::: Records to process

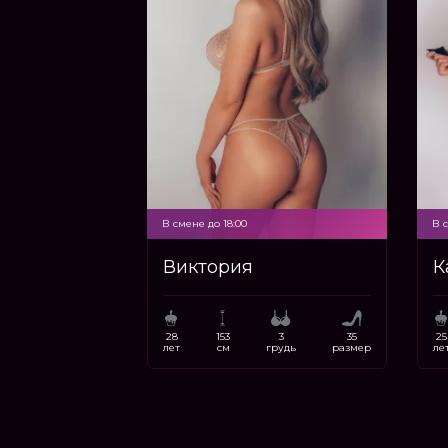
В смене до 18:00
В с
Виктория
К
28
153
3
35
25
лет
см
грудь
размер
ле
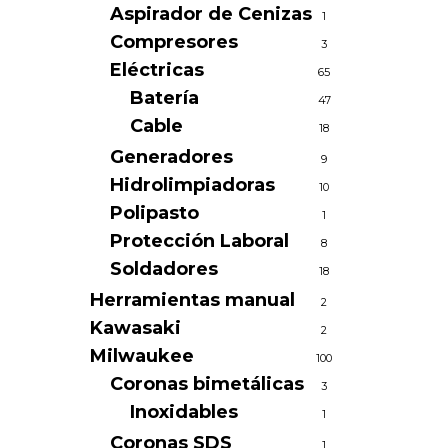
Aspirador de Cenizas
1
Compresores
3
Eléctricas
65
Batería
47
Cable
18
Generadores
9
Hidrolimpiadoras
10
Polipasto
1
Protección Laboral
8
Soldadores
18
Herramientas manual
2
Kawasaki
2
Milwaukee
100
Coronas bimetálicas
3
Inoxidables
1
Coronas SDS
1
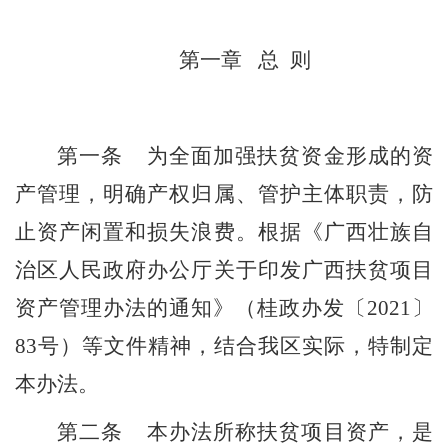
第一章
总
则
第一条
为全面加强扶贫资金形成的资
产管理，明确产权归属、管护主体职责，防
止资产闲置和损失浪费
。
根据《
广西壮族自
治区人民政府办公厅关于
印发
广西扶贫项目
资产管理办法的通知
》（
桂政办发
〔
20
21
〕
83
号）等文件精神，结合我
区
实际，
特
制定
本办法。
第二条
本办法所称扶贫
项目
资产，是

::::::

**Activity:** If a record holds a picture, drop the picture and return the rest of it exactly.

**Result:**
В смене до 18:00
В с
Виктория
К
28
153
3
35
25
лет
см
грудь
размер
ле
Aspirador de Cenizas
1
Compresores
3
Eléctricas
65
Batería
47
Cable
18
Generadores
9
Hidrolimpiadoras
10
Polipasto
1
Protección Laboral
8
Soldadores
18
Herramientas manual
2
Kawasaki
2
Milwaukee
100
Coronas bimetálicas
3
Inoxidables
1
Coronas SDS
1
第一章
总
则
第一条
为全面加强扶贫资金形成的资
产管理，明确产权归属、管护主体职责，防
止资产闲置和损失浪费
。
根据《
广西壮族自
治区人民政府办公厅关于
印发
广西扶贫项目
资产管理办法的通知
》（
桂政办发
〔
20
21
〕
83
号）等文件精神，结合我
区
实际，
特
制定
本办法。
第二条
本办法所称扶贫
项目
资产，是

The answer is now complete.